Division of Hematology and Oncology, Department of Internal Medicine, Gachon University Gil Medical Center, Incheon, Republic of Korea.
Department of Nuclear Medicine, Gachon University Gil Medical Center, Incheon, Republic of Korea.
Clin Radiol. 2019 Jun;74(6):467-473. doi: 10.1016/j.crad.2019.02.008. Epub 2019 Mar 18.
To assess the prognostic value of 2-[F]-fluoro-2-deoxy-d-glucose (FDG) positron-emission tomography (PET)-based radiomics using a machine learning approach in patients with non-small cell lung cancer (NSCLC).
Ninety-three patients with stage I-III NSCLC who underwent combined PET/computed tomography (CT) followed by curative resection. A total of 35 unique quantitative radiomic features was extracted from the PET images, which included imaging phenotypes such as pixel intensity, shape, and texture. Radiomic features were ranked based on score according to their correlation with disease recurrence status within a 3-year follow-up. The recurrence risk classification performances of machine learning algorithms (random forest, neural network, naive Bayes, logistic regression, and support vector machine) using the 20 best-ranked features were compared using the areas under the receiver operating characteristic curve (AUC) and validated by the random sampling method.
Contrast and busyness texture features from neighbourhood grey-level difference matrix were found to be the two best predictors of disease recurrence. The random forest model obtained the best performance (AUC: 0.956, accuracy: 0.901, F1 score: 0.872, precision: 0.905, recall: 0.842), followed by the neural network model (AUC: 0.871, accuracy: 0.780, F1 score: 0.708, precision: 0.755, recall: 0.666).

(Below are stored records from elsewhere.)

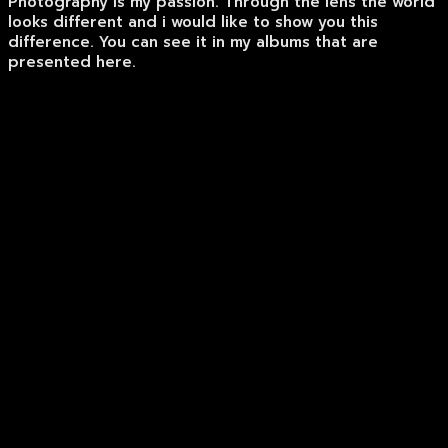
Photography is my passion. Through the lens the world
looks different and i would like to show you this
difference. You can see it in my albums that are
presented here.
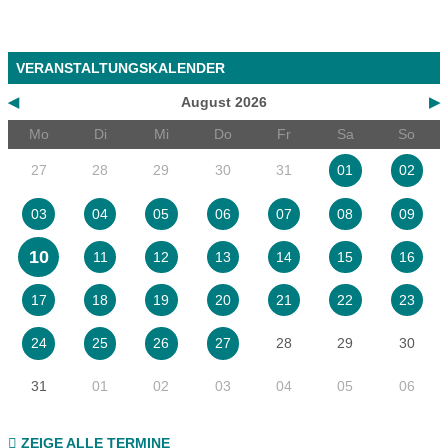
VERANSTALTUNGSKALENDER
◀
August 2026
▶
Mo
Di
Mi
Do
Fr
Sa
So
27
28
29
30
31
01
02
03
04
05
06
07
08
09
10
11
12
13
14
15
16
17
18
19
20
21
22
23
28
29
30
24
25
26
27
31
01
02
03
04
05
06
ZEIGE ALLE TERMINE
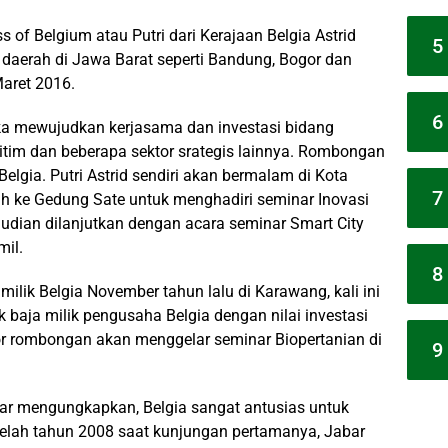
 of Belgium atau Putri dari Kerajaan Belgia Astrid
5
daerah di Jawa Barat seperti Bandung, Bogor dan
aret 2016.
6
gka mewujudkan kerjasama dan investasi bidang
aritim dan beberapa sektor srategis lainnya. Rombongan
lgia. Putri Astrid sendiri akan bermalam di Kota
7
h ke Gedung Sate untuk menghadiri seminar Inovasi
udian dilanjutkan dengan acara seminar Smart City
il.
8
milik Belgia November tahun lalu di Karawang, kali ini
k baja milik pengusaha Belgia dengan nilai investasi
gor rombongan akan menggelar seminar Biopertanian di
9
ar mengungkapkan, Belgia sangat antusias untuk
etelah tahun 2008 saat kunjungan pertamanya, Jabar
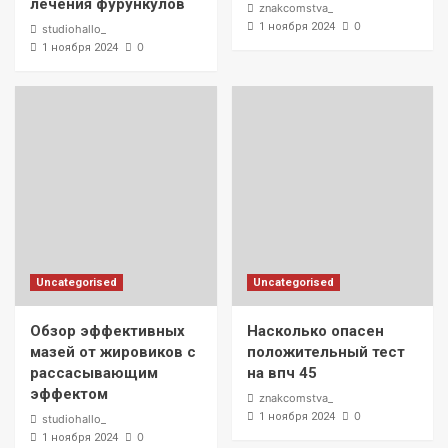
лечения фурункулов
znakcomstva_
0
1 ноября 2024
studiohallo_
0
1 ноября 2024
Uncategorised
Uncategorised
Обзор эффективных
Насколько опасен
мазей от жировиков с
положительный тест
рассасывающим
на впч 45
эффектом
znakcomstva_
0
1 ноября 2024
studiohallo_
0
1 ноября 2024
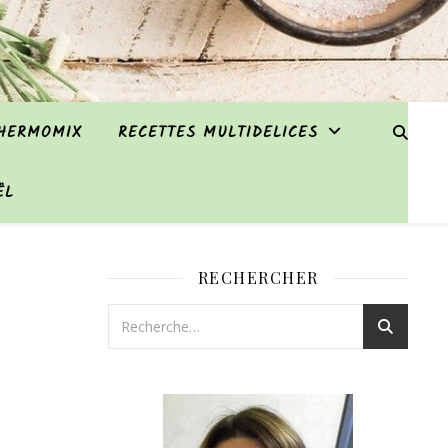
THERMOMIX
RECETTES MULTIDELICES
ËL
RECHERCHER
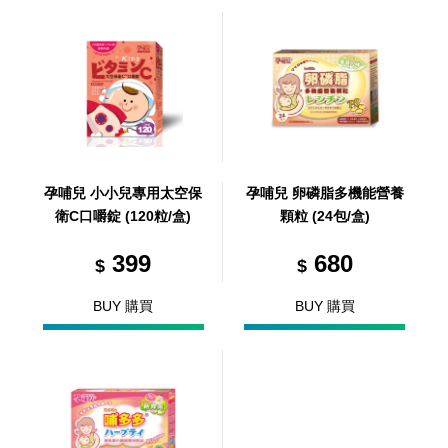
孕哺兒 小小兒專用太空保
孕哺兒 卵磷脂多機能營養
衛C口嚼錠 (120粒/盒)
顆粒 (24包/盒)
399
680
$
$
BUY 購買
BUY 購買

A PET-based radiomic model was developed and validated for risk classification in NSCLC. The machine learning approach with random forest classifier exhibited good performance in predicting the recurrence risk. Radiomic features may help clinicians to improve the risk stratification for clinical practice.
利用机器学习方法评估 2-[F]-氟-2-脱氧-D-葡萄糖(FDG)正电子发射断层扫描(PET)的基于放射组学在非小细胞肺癌(NSCLC)患者中的预后价值。
93 例 I-III 期 NSCLC 患者行 PET/CT 联合检查后行根治性切除术。从 PET 图像中提取了 35 个独特的定量放射组学特征,包括成像表型,如像素强度、形状和纹理。根据与 3 年随访内疾病复发状态的相关性,根据得分对放射组学特征进行排序。使用前 20 个最佳排序特征,通过受试者工作特征曲线(ROC)下面积(AUC)比较随机森林、神经网络、朴素贝叶斯、逻辑回归和支持向量机等机器学习算法的复发风险分类性能,并通过随机抽样法进行验证。
来自邻域灰度差矩阵的对比度和忙碌纹理特征被发现是疾病复发的两个最佳预测因子。随机森林模型获得了最佳性能(AUC:0.956、准确率:0.901、F1 得分:0.872、精度:0.905、召回率:0.842),其次是神经网络模型(AUC:0.871、准确率:0.780、F1 得分:0.708、精度:0.755、召回率:0.666)。
建立并验证了基于 PET 的放射组学模型用于 NSCLC 的风险分类。基于随机森林分类器的机器学习方法在预测复发风险方面表现出良好的性能。放射组学特征可能有助于临床医生改善临床实践中的风险分层。